A 45 ans, l’entrepreneur a entrepris le troisième chapitre de sa vie professionnelle. Ingénieur polytechnicien, diplômé de l’université de Stanford (Californie), cette tête bien faite, férue de technologie, a longtemps travaillé pour des poids lourds de l’informatique (Netscape, SAP) avant d’intégrer, en 2004, Emmaüs, le groupement de solidarité fondé par l’abbé Pierre. ” Depuis longtemps, j’avais un besoin d’agir pour les exclus et les gens très abîmés par la vie “, raconte l’ex-bénévole des Restos du Coeur. En 2007, il fonde Emmaüs Défi, une structure d’insertion qui propose du travail aux sans domicile fixe. Une expérience qui débouchera six ans plus tard sur Lulu dans ma rue dont la phase de pilotage a été rendue possible grâce à ses compétences et son réseau. Le projet a bénéficié de subventions moitié publiques (Fondation LFSE, Ville de Paris, ) et privées (Véolia, Carrefour, JP Morgan, Vinci) à hauteur de 1,6 million d’euros, répartis sur deux années. Une aide directe à laquelle il faut ajouter le soutien de cabinets de conseils (Accenture, Boston Consulting Group) pour les études de faisabilité et la mise à disposition gratuite de kiosques (JCDecaux). Vingt- quatre mois après le décollage du ” premier étage de la fusée “, le bilan est encourageant. La jeune pousse, qui compte 30 salariés, s’appuie sur un maillage de 130 Lulus – dont près d’un tiers sont inscrits au RSA – une allocation qui assure le revenu minimum, pour un total de 25.000 prestations réalisées. Le taux de satisfaction avoisine les 99 %. ” Un chiffre stalinien “, s’amuse le directeur qui explique le score par l’état d’esprit des Lulus dont 30 % ont moins de 30 ans et sont un peu plus souvent des hommes que des femmes. ” On recrute des bons bricoleurs, des gens ponctuels et honnêtes mais aussi des personnes pour qui rendre service à un sens. Ce n’est pas qu’une question de prestation. Les gens blasés ne nous intéressent pas. ”
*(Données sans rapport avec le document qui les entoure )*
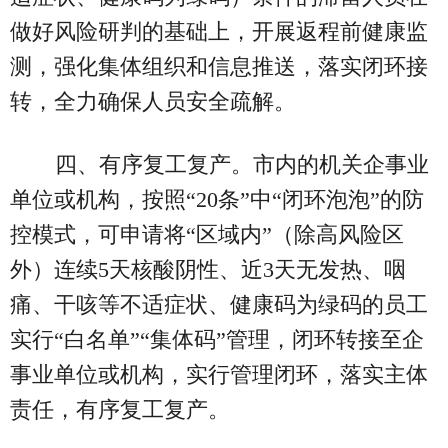
做好风险研判的基础上，开展返程前健康监
测，强化集体组织和信息推送，落实闭环接
转，全力确保人员安全疏解。
四、有序复工复产。市内的机关企事业
单位或机构，按照“20条”中“闭环泡泡”的防
控模式，可申请将“区域内”（除高风险区
外）连续5天核酸阴性、近3天无发热、咽
痛、干咳等不适症状、健康码为绿码的员工
实行“白名单”“集体码”管理，闭环转接至企
事业单位或机构，实行管理闭环，落实主体
责任，有序复工复产。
Privilégier l’ancrage physique

Une nouvelle levée de fonds est en cours afin d’accélérer le développement de la start-up, qui prélève 21 % de commission sur chaque prestation et vise à terme l’autonomie financière, à condition de tripler le nombre de prestations… Le fondateur ne doute pas de la portée de son concept. Un troisième kiosque vient d’ouvrir dans le 15e arrondissement, après le 4e et le 17e arrondissements, et trois autres devraient voir prochainement le jour dans le sud et l’est parisien tandis que Lulu mobile, une camionnette customisée, sillonne les marchés de la capitale pour se faire connaître et donner corps à son offre de services. Un corner Lulu vient même d’ouvrir dans un hypermarché Carrefour de la ville. ” Par rapport aux plateformes collaboratives classiques, nous sommes attachés à un ancrage physique même si nous avons un back-office qui gère les demandes via notre site internet. Les kiosques sont essentiels car ils participent à une logique de proximité et à une valorisation des contacts humains. Cela veut dire qu’on existe pour de vrai “. Y compris à l’étranger qui a eu vent du modèle. De la Belgique à l’Italie, les sollicitations sont nombreuses. Alors à quand un Lulu in Strada et une franchise à l’international ? ” Notre objectif premier est de couvrir Paris avec 500 prestataires répartis par quartiers. Après, nous verrons comment nous déployer intelligemment en régions et ailleurs. Nous n’en sommes encore qu’au ramp-up. Tout est envisageable même si je pense que la succursale est préférable à la franchise pour garder la maîtrise du développement. Il faut s’assurer que le projet, qui a un pied dans l’économie et l’autre dans le solidaire, ne sera pas dévoyé. L’équilibre est fragile. Pour l’instant, on apprend à marcher. ” De préférence sans trébucher, même si on peut toujours compter sur un Lulu pour aider à vous relever.

ANTOINE MORENO

Changer une ampoule, arroser les plantes, ouvrir des huîtres pour un dîner de huit personnes ou rafraîchir d’un coup de peinture le salon : les sollicitations sont aussi variées que le profil des prestataires.